In attesa di sviluppi su questo fronte, i romani si preparano ad accogliere come ogni anno i big della racchetta che entreranno in scena a partire dal 12 maggio (il torneo femminile sarà trasmesso da SuperTennis e il Masters 1000 maschile da Sky con due quarti, le semifinali e la finale anche in chiaro su TV8). Attesi tutti i migliori giocatori, con "l'unica incognita che riguarda Federer", ha spiegato da Binaghi. Lo svizzero, assente nelle ultime due edizioni, pur essendo iscritto al torneo di Roma per ora, ha confermato la sua presenza solo sulla terra rossa di Madrid una settimana prima nel calendario. "Incrociamo le dita -ha detto Binaghi-, questo tra l'altro è l'unico grande torneo che Federer non ha vinto e saremmo contentissimi di poterlo avere nuovamente qui, anche se io tifo Nadal. In ogni caso, il record di spettatori nel 2017 lo abbiamo fatto senza di lui".  

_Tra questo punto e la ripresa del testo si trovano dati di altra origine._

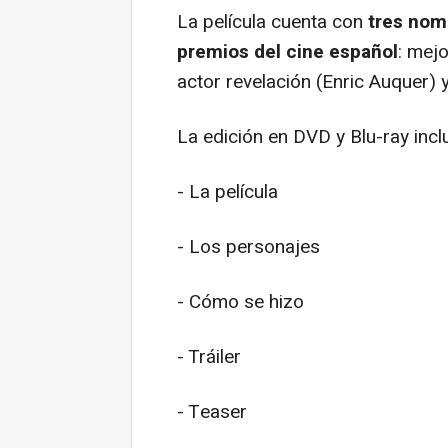
La película cuenta con
tres nomi
premios del cine español
: mejo
actor revelación (Enric Auquer) 
La edición en DVD y Blu-ray incl
- La película
- Los personajes
- Cómo se hizo
- Tráiler
- Teaser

Il numero uno della Fit è stato poi protagonista di un piccato botta e risposta con Malagò. "Ho trovato assolutamente fuori luogo le sue parole", ha puntualizzato il numero uno del Coni dopo che Binaghi, nel corso della conferenza, elogiando la nuova società 'Sport e Salute': "Si apre un nuovo scenario del quale noi del tennis siamo entusiasti". Ha anche sostenuto che "finalmente i criteri dei finanziamenti alle federazioni saranno oggettivi, meritocratici e predeterminati". "Le sue considerazioni non corrispondono al vero -ha replicato Malagò-, i contributi sono stati assegnati con dei parametri voluti da una commissione di cui faceva parte anche lui e dal consiglio nazionale del Coni che li ha sempre votati".